===== DATASET ENTRIES

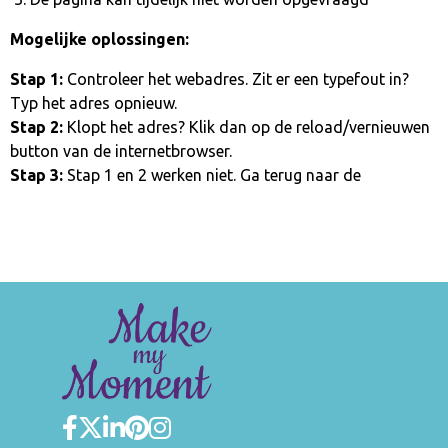
Mogelijke oplossingen:
Stap 1:
Controleer het webadres. Zit er een typefout in?
Typ het adres opnieuw.
Stap 2:
Klopt het adres? Klik dan op de reload/vernieuwen
button van de internetbrowser.
Stap 3:
Stap 1 en 2 werken niet. Ga terug naar de
homepage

==========

→ **DESCRIPTION OF THE TASK**: Without changing a word, retype every entry above, but drop its pictures.

→ **ANSWER FOR THE TASK**:
Mogelijke oplossingen:
Stap 1:
Controleer het webadres. Zit er een typefout in?
Typ het adres opnieuw.
Stap 2:
Klopt het adres? Klik dan op de reload/vernieuwen
button van de internetbrowser.
Stap 3:
Stap 1 en 2 werken niet. Ga terug naar de
homepage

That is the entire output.